Em Contestação ID 2489063 – pág. 17/18 e ID 2489064 – pág 01/03 o réu Raimundo de Lima Alves Júnior, pai do menor, sustenta que o mesmo pegou seu veículo sem o seu conhecimento. Afirma, ainda, que o valor pleiteado a título de indenização é muito superior ao que percebe e defende não haver provas nos autos capazes de atestar a condição de dependentes do falecido por parte dos requerentes. Ao final, requer a concessão dos benefícios da justiça gratuita e a improcedência dos pedidos.

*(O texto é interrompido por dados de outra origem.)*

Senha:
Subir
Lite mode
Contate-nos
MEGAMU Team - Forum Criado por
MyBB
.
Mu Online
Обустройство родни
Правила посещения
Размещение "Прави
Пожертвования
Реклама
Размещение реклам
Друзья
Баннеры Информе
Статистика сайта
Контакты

Por sua vez, a Sra. Janaína Soares da Rocha Miranda, mãe do menor, também apresentou Contestação ID 2489065 – pág. 04/13 arguindo, preliminarmente, a incompetência do juízo e a sua ilegitimidade passiva ao argumento de que no momento do acidente estava trabalhando, não tendo concorrido para os supostos danos causados pelo filho. Sustenta não haver provas nos autos de que os requerentes eram dependentes do falecido. Ao final, requer a concessão dos benefícios da justiça gratuita, a declaração de incompetência absoluta, a extinção do feito sem resolução do mérito, a suspensão do processo até o trânsito em julgado do processo criminal nº 0003070-71.2011.8.18.0031 e a improcedência dos pedidos.
Em Sentença ID 2489071 – pág. 17/25 e ID 2489072, pág. 01/06, o MM. Juiz da 1ª Vara Cível da Comarca de Parnaíba julgou procedentes os pedidos formulados na inicial, condenando os requeridos ao pagamento de indenização, além das custas, despesas e honorários advocatícios. Em sede de embargos de declaração, o magistrado deferiu o pleito de justiça gratuita e asseverou que a condenação incide sobre todos os réus.

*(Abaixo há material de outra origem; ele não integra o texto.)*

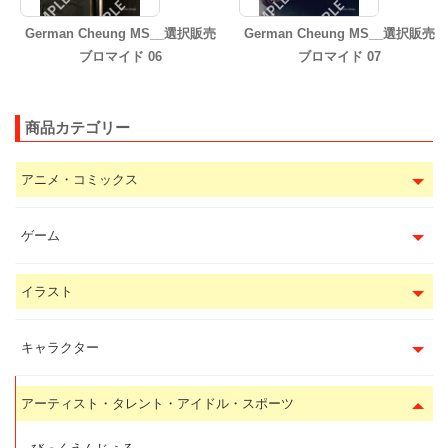
German Cheung MS__選択販売
German Cheung MS__選択販売
ブロマイド 06
ブロマイド 07
商品カテゴリー
アニメ・コミックス
ゲーム
イラスト
キャラクター
アーティスト・タレント・アイドル・スポーツ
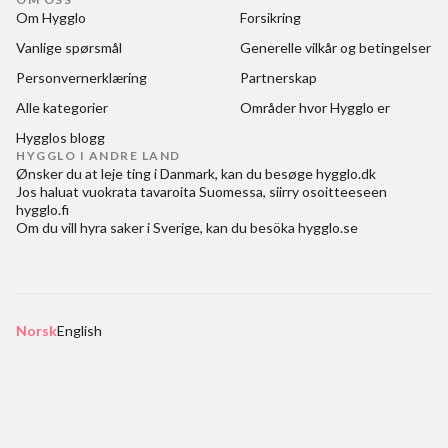
Om Hygglo
Forsikring
Vanlige spørsmål
Generelle vilkår og betingelser
Personvernerklæring
Partnerskap
Alle kategorier
Områder hvor Hygglo er
Hygglos blogg
HYGGLO I ANDRE LAND
Ønsker du at
leje ting i Danmark
, kan du besøge
hygglo.dk
Jos haluat
vuokrata tavaroita Suomessa
, siirry osoitteeseen
hygglo.fi
Om du vill
hyra saker i Sverige
, kan du besöka
hygglo.se
Norsk
English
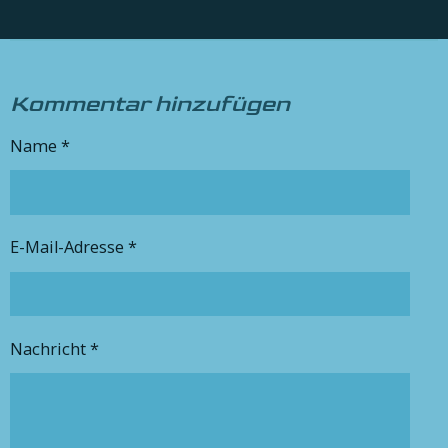
Kommentar hinzufügen
Name *
E-Mail-Adresse *
Nachricht *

Insatisfeitos com a sentença, o Sr. Raimundo de Lima Alves Júnior e a Sra. Janaína Miranda da Rocha Alves interpuseram Recursos de Apelação apresentando, basicamente os mesmos argumentos. A fim de simplificar o relatório, destacarei os argumentos a partir do Recurso de ID 2489115 interposto pela Sra. Janaína, a qual inicial arguindo a tempestividade e o cabimento do presente recurso no caso. Em seguida apresenta uma exposição fática da demanda, oportunidade na qual traz um relato de todos os fatos ocorridos no feito e, ao final, afirma a necessidade de reforma. No mérito sustenta ser descabida a condenação em danos morais ao argumento de que o menor Phillyp Alann Miranda Alves pegou o veículo sem a permissão dos pais e que no momento do acidente a Sra. Janaína estava trabalhando, e não haver permissão para seu filho dirigir.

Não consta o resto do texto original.